* **Task instructions**: Read the data below line by line and copy each one with "people" in it.

* **Dataset entries**:
[Start of section]

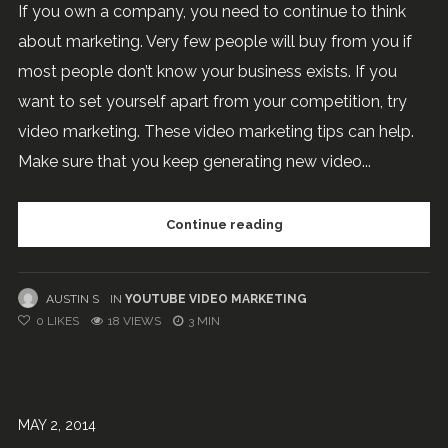
If you own a company, you need to continue to think
about marketing. Very few people will buy from you if
most people don’t know your business exists. If you
want to set yourself apart from your competition, try
video marketing. These video marketing tips can help.
Make sure that you keep generating new video...
Continue reading
AUSTIN S
IN
YOUTUBE VIDEO MARKETING
0
LIKES
18 VIEWS
3 MIN
MAY 2, 2014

[End of section]

* **Solution**:
about marketing. Very few people will buy from you if
most people don’t know your business exists. If you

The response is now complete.